Well to cap off the night I went home to think on all these things a bit and then I decided to watch three popular Hollywood movies on the Movie Channel and read an essay by Henry Kissinger and one volume of "Growing up With Science" how things are made 88 illustrated pages.

Also read 7 research papers ranging from volcanic activity in Chile, South America to William Morris Davis's theories and papers on erosion. Met a gentleman at Starbucks in the Embroidery Business and a Jewish couple with a son who played sports and discussed world topics, high holidays and the fact that "Red Bull" is kosher.

So, all in all it was a light informational intake evening for me. Do you have any thoughts on any of these subjects or do you wish to propose a new topic for today? My question to you is; Are you ready to join a Think Tank now? When might you be up to speed? Let us know on that?

Fitness Model Program Review - Don't Buy!

Saturday, April 3, 2010 10:10 PM Posted by Andy Subandono 0 comments

By Chris Stilez

Yes don't buy...
Because who cares about looking like a fitness model? All we want is to lose a few pounds, be slim enough to fit in those pants again, feel confident enough to show a little bit of skin on a hot summer day, right?!

Well the truth is the more ambitious you are, the easier it will be for you to achieve the smallest goals. I remember when I was still in school and wanted higher grades. Often when I aimed for an A+, I'd get an A or A-, when I aimed for a B, I'd get a C, and when I just aimed to pass a course, well... that's when I failed! Can you relate?
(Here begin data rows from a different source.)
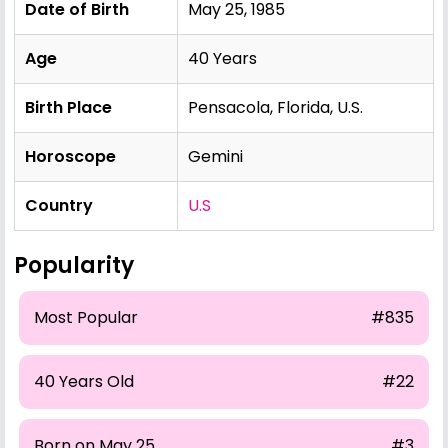
Date of Birth
May 25, 1985
Age
40 Years
Birth Place
Pensacola, Florida, U.S.
Horoscope
Gemini
Country
U.S
Popularity
Most Popular
#835
40 Years Old
#22
Born on May 25
#3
You may have heard this before: "Shoot for the moon. Even if you miss, you'll land among the stars."

Well this same principle applies to any goals you have. And Jennifer Nicole Lee knows it first hand. She applied it to herself and she now lives among the stars! I won't go into the details of her story and how the fitness model program was born, but keep in mind that she was 200 pounds overweight, had just given birth to her second child and went on to win a fitness model contest in under a year!

"What's her secret?"
Well, there is no secret. After reading the fitness model program you will find that most of the things in it are not totally new. You probably have all the pieces to the puzzle you need to achieve your goal. But how long will it take you to put them all together? That's the real question...
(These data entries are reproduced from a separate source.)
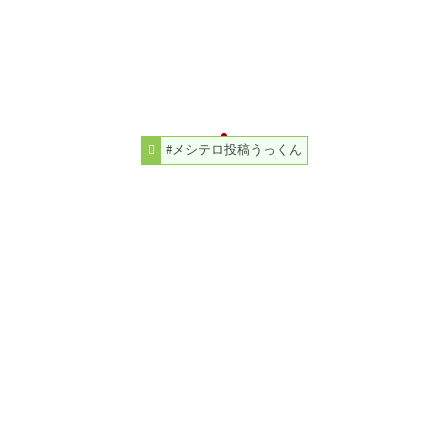
#メシテロ投稿うっくん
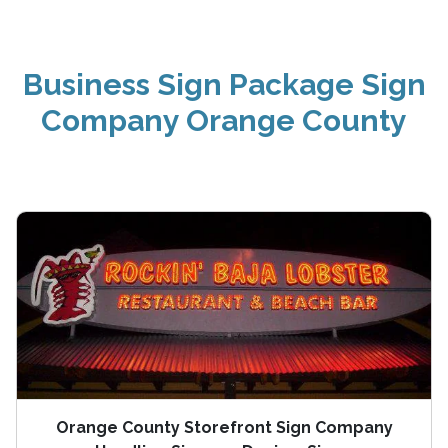
Business Sign Package Sign
Company Orange County
Orange County Storefront Sign Company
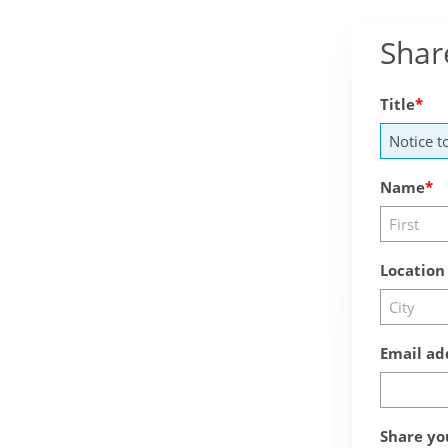
Shar
Title
Name
Location
Email ad
Share yo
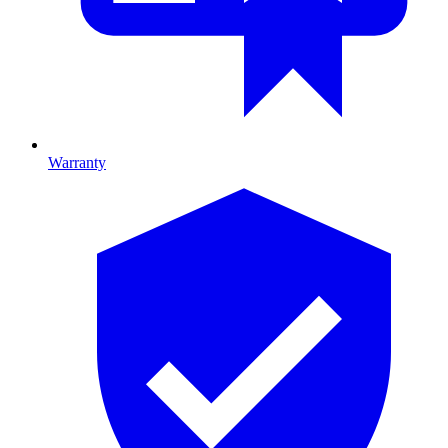
Warranty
Jennifer Nicole Lee attempted in her program to provide a step-by-step blueprint to not only weight-loss but beauty transformation and make it in a way that anyone who follows it will see results guaranteed in under 8 weeks!

Did she succeed?
The answer is YES... and NO!
NO - Because you'll still need to be highly motivated and be willing to follow the program religiously. If you don't have the will, the dedication, the motivation to shoot for the stars then this isn't for you.
YES - Because she really laid it all out. Nothing is left behind. She gives away everything she did, step-by-step, to be able to lose 80 pounds and ultimately win a fitness model competition.
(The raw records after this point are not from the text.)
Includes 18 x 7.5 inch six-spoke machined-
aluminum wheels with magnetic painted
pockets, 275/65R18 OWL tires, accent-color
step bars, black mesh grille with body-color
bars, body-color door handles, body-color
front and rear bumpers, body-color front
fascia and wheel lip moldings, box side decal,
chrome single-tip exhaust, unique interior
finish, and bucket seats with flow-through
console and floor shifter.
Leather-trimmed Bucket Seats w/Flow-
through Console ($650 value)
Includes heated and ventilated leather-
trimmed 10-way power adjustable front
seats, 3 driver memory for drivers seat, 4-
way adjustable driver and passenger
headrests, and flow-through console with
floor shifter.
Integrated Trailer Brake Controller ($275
Don't buy the fitness model program if you do not have ambitious goals and you are not ready to follow a step-by-step plan to reach them. Don't buy the fitness model program if you only want a few pounds gone and you are not ready for a life-style transformation.

If you feel like you've been trying to solve a complicated puzzle but you know deep in yourself that you can put it all together... then your purchase will not be useless. You will get there faster than if you had to do it all by yourself. If you're that kind of person, you might wanna know I purchased my own Fitness Model Program with a discount when I signed up on this website here and got a pleasant surprise bonus... can't tell what it is but it's been great! (This is not a pitch, really do not go into it unless you're ready to take the bull by the horns and make things happen!)